If Krishnamurti showed good sense in breaking loose from the grotesquely inflated role for which he was being briefed by his Theosophist sponsors-for a young man of spirit, life under their ceaseless battery of adulation must have been terribly boring—one may yet wonder whether, after that, he might not have done better to retire quietly into the fold of his ancestral Hinduism where his remarkable gifts could then have ripened in the normal way, and who can say how far this course might subsequently have taken him? This is only speculation, of course, since in fact the world-stage has continued to be his field of activity: which leaves one with the thought that Annie Besant and C. W. Leadbeater may, after all, have carried out their briefing more thoroughly than they knew of, even if things did not work out exactly according to plan from their own point of view.

In the latter part of his survey the author touches on certain possibilities of spiritual development that could evidently only become accessible to the few, namely the attempted introduction of the esoteric teachings and methods of the Vajrayana into the West by the agency of Lamas belonging to the Tibetan diaspora. Experiments on these lines have been going on in several places, the results of which it is, however, too early to assess definitively; one must in any case beware of rushing into optimistic forecasts concerning these attempts which, by the nature of things, are beset with difficulties, though neither is there any need to assume a priori that this is an impossible task even if in some cases serious hitches are already known to have occurred after an apparently hopeful start.

It is while speaking about the Tibetans that the author incidentally displays an insight not easy to match even among those who, prior to the disaster, were privileged to view the old Tibet at close quarters, loving what they found there. In a particularly moving passage the author refers to the providential part devolving on an intact Tibet in relation to that modern world of whose scale of values it stood as a living refutation he puts the position most aptly when he writes that "a land like Tibet perhaps stands to the whole world like such a teacher stands to ordinary men;" he has just been speaking of the function of the guru in transmitting an esoteric teaching, hence the above comparison. One can truly say that this remote land behind the snowy rampart of the Himalaya had become like the chosen sanctuary for all those things whereof the historical discarding had caused our present profane civilization, the first of its kind on record, to come into being. By the mere fact of existing in the face of that civilization Tibet acted as a focus of compassion for the unheeding majority beyond its borders. On such a showing, the violation of this sanctuary and the dissipation of the sacred influences hitherto concentrated there becomes an event of properly cosmic significance, of which the ulterior consequences for a world that tacitly condoned the outrage or, in many cases, openly countenanced it on the plea that it brought "progress" to a reluctant people have yet to ripen fully. Indrawing attention to this far-reaching aspect of the Tibetan catastrophe Professor Needleman has spoken in a manner that has a prophetic ring about it; I can only corroborate, on the strength of my own memories of the sacred land, what his own intuition has enabled him to grasp so clearly.

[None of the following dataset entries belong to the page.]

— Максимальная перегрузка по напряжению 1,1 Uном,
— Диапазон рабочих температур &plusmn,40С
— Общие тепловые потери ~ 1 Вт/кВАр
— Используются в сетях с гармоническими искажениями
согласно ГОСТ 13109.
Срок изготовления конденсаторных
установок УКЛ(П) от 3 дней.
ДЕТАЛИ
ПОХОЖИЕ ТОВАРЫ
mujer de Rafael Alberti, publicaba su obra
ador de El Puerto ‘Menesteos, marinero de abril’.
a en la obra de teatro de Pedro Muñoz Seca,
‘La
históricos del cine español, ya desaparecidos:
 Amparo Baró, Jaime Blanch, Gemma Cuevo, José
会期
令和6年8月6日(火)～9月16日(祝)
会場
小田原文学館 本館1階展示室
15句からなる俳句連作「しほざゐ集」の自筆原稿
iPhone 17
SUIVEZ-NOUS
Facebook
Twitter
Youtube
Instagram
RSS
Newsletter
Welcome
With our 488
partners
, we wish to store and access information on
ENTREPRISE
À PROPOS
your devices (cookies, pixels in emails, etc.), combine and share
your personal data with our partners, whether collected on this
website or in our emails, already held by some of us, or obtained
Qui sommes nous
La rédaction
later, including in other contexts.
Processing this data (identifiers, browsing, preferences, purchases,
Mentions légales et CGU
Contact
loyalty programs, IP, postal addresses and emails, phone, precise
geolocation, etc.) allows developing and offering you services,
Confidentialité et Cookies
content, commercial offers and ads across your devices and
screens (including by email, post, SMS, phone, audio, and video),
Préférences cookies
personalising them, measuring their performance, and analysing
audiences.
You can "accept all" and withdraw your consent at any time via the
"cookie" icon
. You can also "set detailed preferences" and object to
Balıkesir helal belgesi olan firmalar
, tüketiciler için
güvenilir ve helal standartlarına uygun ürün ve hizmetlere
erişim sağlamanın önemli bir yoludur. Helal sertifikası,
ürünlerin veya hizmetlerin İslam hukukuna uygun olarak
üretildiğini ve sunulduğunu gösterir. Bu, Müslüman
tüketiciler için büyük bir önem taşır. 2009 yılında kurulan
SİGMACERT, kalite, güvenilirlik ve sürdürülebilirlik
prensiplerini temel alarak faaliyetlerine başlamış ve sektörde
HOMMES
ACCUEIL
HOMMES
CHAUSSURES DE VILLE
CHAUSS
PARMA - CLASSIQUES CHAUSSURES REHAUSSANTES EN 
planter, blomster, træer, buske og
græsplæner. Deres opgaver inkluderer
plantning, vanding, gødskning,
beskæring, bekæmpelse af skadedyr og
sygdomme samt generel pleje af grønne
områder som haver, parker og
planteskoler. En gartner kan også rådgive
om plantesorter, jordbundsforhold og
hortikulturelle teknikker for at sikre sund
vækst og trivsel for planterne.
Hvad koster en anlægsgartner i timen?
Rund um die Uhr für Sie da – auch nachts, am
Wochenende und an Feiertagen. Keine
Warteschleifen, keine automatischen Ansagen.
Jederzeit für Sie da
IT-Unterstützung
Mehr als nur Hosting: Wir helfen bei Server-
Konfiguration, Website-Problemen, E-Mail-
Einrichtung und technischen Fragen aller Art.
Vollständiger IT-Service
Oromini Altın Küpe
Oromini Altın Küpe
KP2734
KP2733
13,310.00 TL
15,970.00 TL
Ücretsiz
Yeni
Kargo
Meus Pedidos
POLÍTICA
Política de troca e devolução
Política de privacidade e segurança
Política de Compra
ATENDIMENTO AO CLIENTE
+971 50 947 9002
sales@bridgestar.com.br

From Tibet it is but a short step to the Red Indians of America, to whom the author had dedicated some of his most moving pages. He is speaking of a particular kind of spiritual power, the one that enables a man to take the open book of Nature for his Scripture and there read the multiform message of the Great Spirit. The exemplar and representative of this power or skill, in the eyes of the searching young, is par excellence the Red man who has remained true to his tradition: in Professor Needleman's own words "is it any wonder, then, that the younger generation has fallen in love with the American Indian?" This part of the book is so charged with vitally important ideas that it seems almost like an impertinence to try and paraphrase it further; it would be worth buying the book for the sake of pages 203-209 alone.